As can be seen from Fig. 12, as the working face advances, the control bending moment at the midpoint of the long side reaches the ultimate bending moment. The midpoint of the long side breaks first, and then extends along the length direction of the working face to both sides. The working face continues to advance, the control bending moment at the midpoint of the middle reaches the ultimate bending moment. The midpoint of the middle begins to break and then extends along the length of the working face to both sides. As the working face advances further, the control bending moment at the midpoint of the short side reaches the ultimate bending moment. The midpoint of the short side begins to break, and then extends to both sides along the propulsion direction of the working face, eventually forming an O-X type rupture morphology.

Based on the engineering overview of the 1304 working face of a certain coal mine of China Coal Group, Wang et al.³⁶set the periphery of the thin plate as the fixed boundary and applied uniform loads until rupture. The rupture morphology of the main roof with fixed support on all four sides is shown in Fig. 13.

Fig. 13

Rupture morphology of main roof³⁶.

It can be known from Fig. 13 that the main roof shows a typical O-X type rupture. The rupture line cuts the main roof into blocks with a trapezoidal middle and triangular sides³⁶. The test results show a certain degree of consistency with the results of the theoretical analysis in this paper, verifying the correctness of the theoretical analysis.

Conclusion

Accurately understanding the primary rupture law of main roof in long-wall face has important theoretical and practical significance. By establishing and visualizing new rupture index, the rupture direction of each region of the main roof was theoretically analyzed, the rupture sequence of each region of the main roof was explored, and the rupture law of the main roof was verified based on the relevant model experiment.

(1) The rupture of the long-side region of the main roof extends along the length direction of the working face starting from the midpoint of the long side, the rupture of the middle region extends along the length direction of the working face starting from the midpoint of the middle, and the rupture of the short-side region extends along the propulsion direction of the working face starting from the midpoint of the short side.

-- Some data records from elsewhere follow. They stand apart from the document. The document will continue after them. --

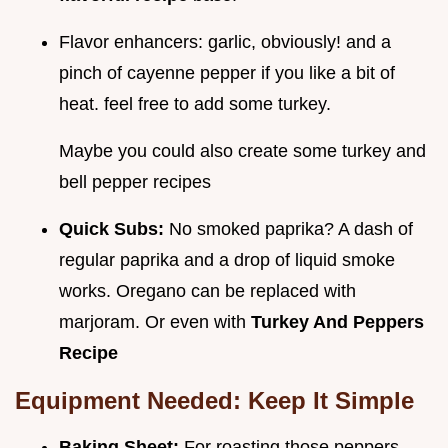
Flavor enhancers: garlic, obviously! and a
pinch of cayenne pepper if you like a bit of
heat. feel free to add some turkey.
Maybe you could also create some turkey and
bell pepper recipes
Quick Subs:
No smoked paprika? A dash of
regular paprika and a drop of liquid smoke
works. Oregano can be replaced with
marjoram. Or even with
Turkey And Peppers
Recipe
Equipment Needed: Keep It Simple
Baking Sheet:
For roasting those peppers.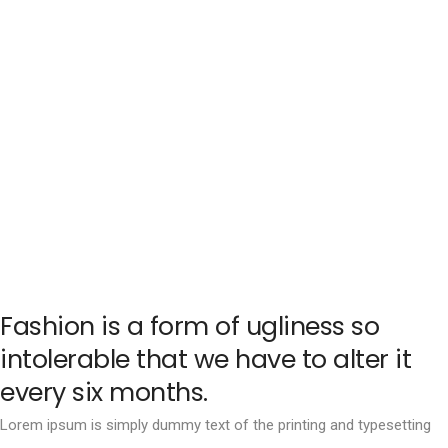
Fashion is a form of ugliness so
intolerable that we have to alter it
every six months.
Lorem ipsum is simply dummy text of the printing and typesetting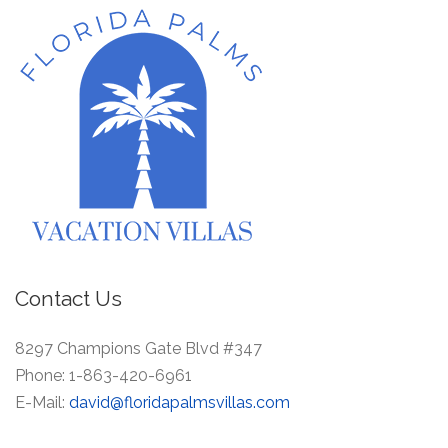
Contact Us
8297 Champions Gate Blvd #347
Phone:
1-863-420-6961
E-Mail:
david@floridapalmsvillas.com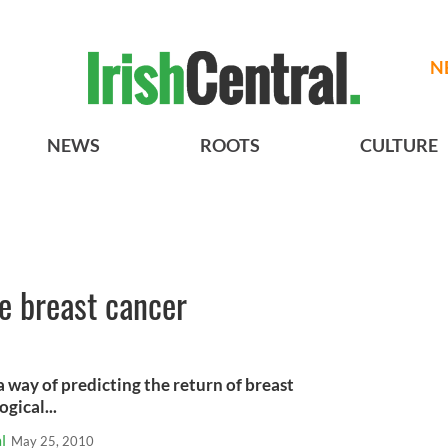
N
NEWS
ROOTS
CULTURE
ke breast cancer
a way of predicting the return of breast
gical...
l
May 25, 2010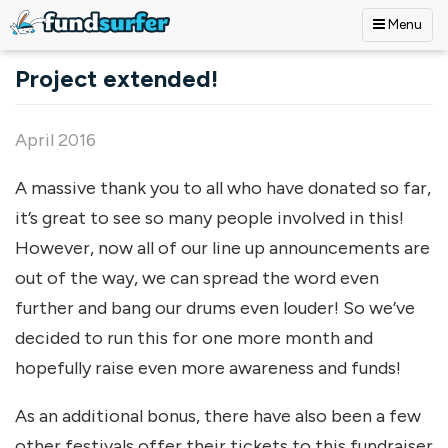
Menu
Skip to main content
Project extended!
April 2016
A massive thank you to all who have donated so far,
it’s great to see so many people involved in this!
However, now all of our line up announcements are
out of the way, we can spread the word even
further and bang our drums even louder! So we’ve
decided to run this for one more month and
hopefully raise even more awareness and funds!
As an additional bonus, there have also been a few
other festivals offer their tickets to this fundraiser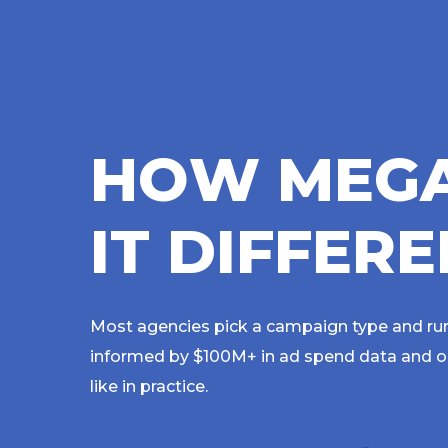
H
O
W
M
E
G
I
T
D
I
F
F
E
R
E
Most agencies pick a campaign type and run
informed by $100M+ in ad spend data and opt
like in practice.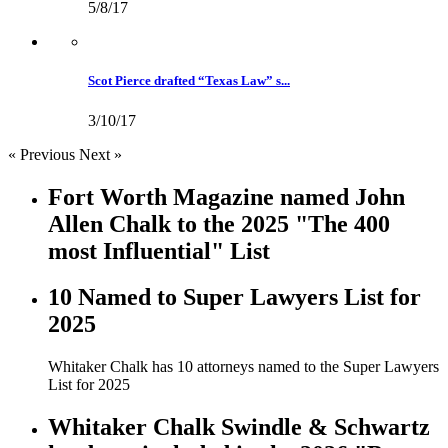
5/8/17
Scot Pierce drafted “Texas Law” s...
3/10/17
« Previous
Next »
Fort Worth Magazine named John
Allen Chalk to the 2025 "The 400
most Influential" List
10 Named to Super Lawyers List for
2025
Whitaker Chalk has 10 attorneys named to the Super Lawyers
List for 2025
Whitaker Chalk Swindle & Schwartz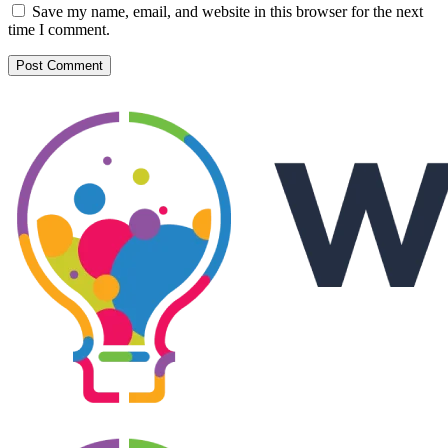
Save my name, email, and website in this browser for the next
time I comment.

(2) Under various influencing factors, the absolute value of the control bending moment at the midpoint of the long side is the largest, and the absolute value of the control bending moment at the midpoint of the short side is the smallest. The main roof breaks first from the midpoint of the long side. As the coal mining face advances, the midpoint of the middle and the midpoint of the short side break successively, eventually forming an O-X type rupture morphology.

(3) The propulsion distance of the working face and the lateral load mainly affect the control bending moment at the midpoint of the long side and the middle of the main roof, and have a relatively small influence on the control bending moment at the midpoint of the short side. The length of the working face and Poisson’s ratio hardly affect the control bending moments at the midpoint of the long side, the middle and the short side.

In this paper, PBM is taken as the new rupture index, and the rupture law of the main roof with fixed support on all four sides is obtained. The main roof breaks from the midpoint of the long side and then extends along the length direction of the working face. To prevent spillage in the rupture area, the hydraulic support in the rupture area should increase the supporting resistance, thereby ensuring the safe production of the working face. The rupture law of the main roof in this paper is obtained based on the boundary conditions of fixed support on all four sides. However, the immediate roof and coal seam in reality are not rigid bodies in the complete sense. The subsequent studies should focus on the rupture law of the main roof under other boundary conditions.